A complete transcription of the material, exact in every line, is what is wanted.

----

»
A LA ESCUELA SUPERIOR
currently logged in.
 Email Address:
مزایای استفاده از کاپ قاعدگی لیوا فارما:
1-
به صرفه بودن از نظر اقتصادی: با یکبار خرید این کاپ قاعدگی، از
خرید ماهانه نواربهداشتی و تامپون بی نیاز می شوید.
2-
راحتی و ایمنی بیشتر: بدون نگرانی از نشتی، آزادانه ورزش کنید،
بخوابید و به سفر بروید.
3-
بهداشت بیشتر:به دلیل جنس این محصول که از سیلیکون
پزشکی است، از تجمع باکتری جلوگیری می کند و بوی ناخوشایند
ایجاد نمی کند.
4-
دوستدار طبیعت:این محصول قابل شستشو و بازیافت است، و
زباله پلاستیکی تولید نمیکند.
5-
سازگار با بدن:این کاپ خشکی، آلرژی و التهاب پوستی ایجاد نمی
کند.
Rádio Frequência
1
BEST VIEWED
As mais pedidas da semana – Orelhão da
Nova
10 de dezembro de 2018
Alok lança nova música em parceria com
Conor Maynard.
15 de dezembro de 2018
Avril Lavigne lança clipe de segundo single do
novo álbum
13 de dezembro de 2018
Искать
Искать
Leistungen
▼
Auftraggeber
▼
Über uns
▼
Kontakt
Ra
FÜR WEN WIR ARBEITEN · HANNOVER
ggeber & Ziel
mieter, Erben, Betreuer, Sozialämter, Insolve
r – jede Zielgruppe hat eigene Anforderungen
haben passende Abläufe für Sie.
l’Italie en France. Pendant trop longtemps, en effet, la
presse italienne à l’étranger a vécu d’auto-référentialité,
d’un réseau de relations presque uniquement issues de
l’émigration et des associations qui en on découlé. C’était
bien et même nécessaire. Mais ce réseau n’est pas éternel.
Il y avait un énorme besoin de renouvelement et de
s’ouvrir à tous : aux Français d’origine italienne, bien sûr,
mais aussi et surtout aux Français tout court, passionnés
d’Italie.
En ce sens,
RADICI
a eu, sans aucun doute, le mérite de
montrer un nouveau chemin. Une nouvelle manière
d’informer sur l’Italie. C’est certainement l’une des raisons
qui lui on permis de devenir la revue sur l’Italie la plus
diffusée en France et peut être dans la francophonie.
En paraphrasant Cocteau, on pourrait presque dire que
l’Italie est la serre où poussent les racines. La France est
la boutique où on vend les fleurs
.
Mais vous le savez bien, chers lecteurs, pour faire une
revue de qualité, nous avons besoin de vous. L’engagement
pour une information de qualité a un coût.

----

Solution to this exercise →
»
A LA ESCUELA SUPERIOR
currently logged in.
 Email Address:
مزایای استفاده از کاپ قاعدگی لیوا فارما:
1-
به صرفه بودن از نظر اقتصادی: با یکبار خرید این کاپ قاعدگی، از
خرید ماهانه نواربهداشتی و تامپون بی نیاز می شوید.
2-
راحتی و ایمنی بیشتر: بدون نگرانی از نشتی، آزادانه ورزش کنید،
بخوابید و به سفر بروید.
3-
بهداشت بیشتر:به دلیل جنس این محصول که از سیلیکون
پزشکی است، از تجمع باکتری جلوگیری می کند و بوی ناخوشایند
ایجاد نمی کند.
4-
دوستدار طبیعت:این محصول قابل شستشو و بازیافت است، و
زباله پلاستیکی تولید نمیکند.
5-
سازگار با بدن:این کاپ خشکی، آلرژی و التهاب پوستی ایجاد نمی
کند.
Rádio Frequência
1
BEST VIEWED
As mais pedidas da semana – Orelhão da
Nova
10 de dezembro de 2018
Alok lança nova música em parceria com
Conor Maynard.
15 de dezembro de 2018
Avril Lavigne lança clipe de segundo single do
novo álbum
13 de dezembro de 2018
Искать
Искать
Leistungen
▼
Auftraggeber
▼
Über uns
▼
Kontakt
Ra
FÜR WEN WIR ARBEITEN · HANNOVER
ggeber & Ziel
mieter, Erben, Betreuer, Sozialämter, Insolve
r – jede Zielgruppe hat eigene Anforderungen
haben passende Abläufe für Sie.
l’Italie en France. Pendant trop longtemps, en effet, la
presse italienne à l’étranger a vécu d’auto-référentialité,
d’un réseau de relations presque uniquement issues de
l’émigration et des associations qui en on découlé. C’était
bien et même nécessaire. Mais ce réseau n’est pas éternel.
Il y avait un énorme besoin de renouvelement et de
s’ouvrir à tous : aux Français d’origine italienne, bien sûr,
mais aussi et surtout aux Français tout court, passionnés
d’Italie.
En ce sens,
RADICI
a eu, sans aucun doute, le mérite de
montrer un nouveau chemin. Une nouvelle manière
d’informer sur l’Italie. C’est certainement l’une des raisons
qui lui on permis de devenir la revue sur l’Italie la plus
diffusée en France et peut être dans la francophonie.
En paraphrasant Cocteau, on pourrait presque dire que
l’Italie est la serre où poussent les racines. La France est
la boutique où on vend les fleurs
.
Mais vous le savez bien, chers lecteurs, pour faire une
revue de qualité, nous avons besoin de vous. L’engagement
pour une information de qualité a un coût.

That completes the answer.